Storage Format Spec

Learn about the vector search storage format specification for different indexing algorithms.

The underlying storage model used for indexing vectors in TileDB-Vector-Search is heavily dependent on the indexing algorithm used. However, there are also high level structures that are used across algorithms.

Cross algorithm storage format

All data and metadata required for a TileDB-Vector-Search index are stored inside a TileDB group (index_uri). All the listed, named arrays below are stored under this URI.

Index metadata

Metadata values required for configuring the different properties of an index are stored in the index_uri group metadata. There are some metadata values that are required for all algorithm implementations as well as per-algorithm specific metadata values. Below is a table of all the metadata values that are recorded for all algorithms.

Name Description
dataset_type The asset type for disambiguation in TileDB cloud. Value: vector_search
index_type The index algorithm used for this index. Can be one of the following values: FLAT, IVF_FLAT, VAMANA, IVF_PQ
storage_version The storage version used for the index. The storage version is used to make sure that indexing algorithms can update their storage logic without affecting previously created indexes and maintaining backwards compatibility.
dtype The data type of the vector values.
ingestion_timestamps An ordered list of timestamps that correspond to different calls of ingestion and update consolidation through the lifetime of the index.
base_sizes An ordered list of number of vectors in the base index at the different ingestion timestamps.
has_updates Boolean value denoting if there are updates recorded in the updates array.

Object metadata

This is a 1D sparse array with external_id as dimension and attributes the user defined metadata attributes for the respective vectors.

Basic schema parameters

Parameter Value
Array type Sparse
Rank 1D
Cell order Row-major
Tile order Row-major

Dimensions

Dimension Name TileDB Datatype
external_id uint64_t

Updates

TileDB-Vector-Search offers support for updates for all different index algorithms by recording updates outside the main indexing storage structure and periodically consolidating them.
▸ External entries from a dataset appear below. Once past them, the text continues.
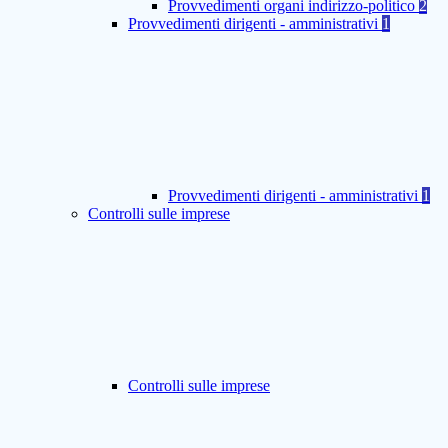
Provvedimenti organi indirizzo-politico
2
Provvedimenti dirigenti - amministrativi
1
Provvedimenti dirigenti - amministrativi
1
Controlli sulle imprese
Controlli sulle imprese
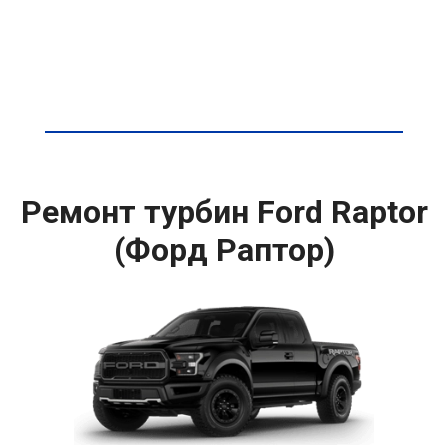
Ремонт турбин Ford Raptor
(Форд Раптор)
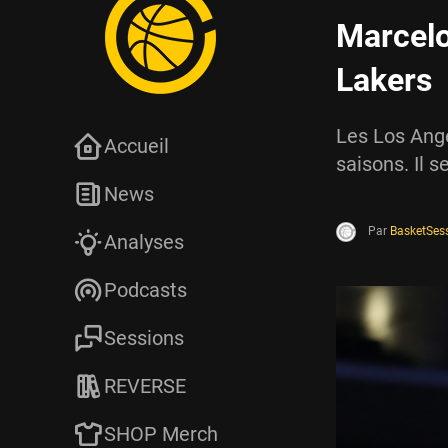
Marcelo
Lakers
Les Los Ang
Accueil
saisons. Il s
News
Par
BasketSes
Analyses
Podcasts
Sessions
REVERSE
SHOP Merch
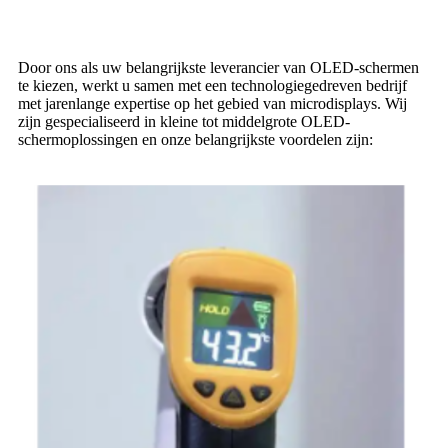
Door ons als uw belangrijkste leverancier van OLED-schermen
te kiezen, werkt u samen met een technologiegedreven bedrijf
met jarenlange expertise op het gebied van microdisplays. Wij
zijn gespecialiseerd in kleine tot middelgrote OLED-
schermoplossingen en onze belangrijkste voordelen zijn:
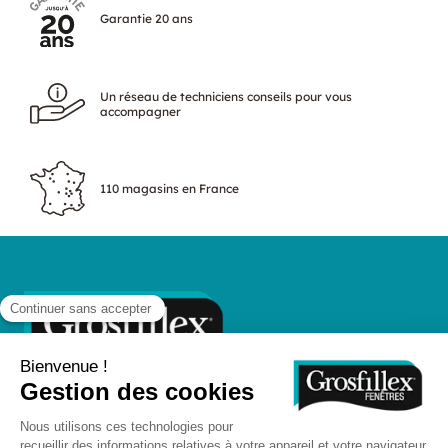
Garantie 20 ans
Un réseau de techniciens conseils pour vous
accompagner
110 magasins en France
Suivez-nous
This implementation is using the updates array, a sparse 1D array with dimension the external_ids of the vectors and 1 variable length attribute encoding the vector itself or an empty value if the vector is deleted.

Basic schema parameters

Parameter Value
Array type Sparse
Rank 1D
Cell order Row-major
Tile order Row-major

Dimensions

Dimension Name TileDB Datatype
external_id uint64_t

Attributes

Attribute Name TileDB Datatype Description
vector variable dtype Contains the vector value. Empty values correspond to vector deletions.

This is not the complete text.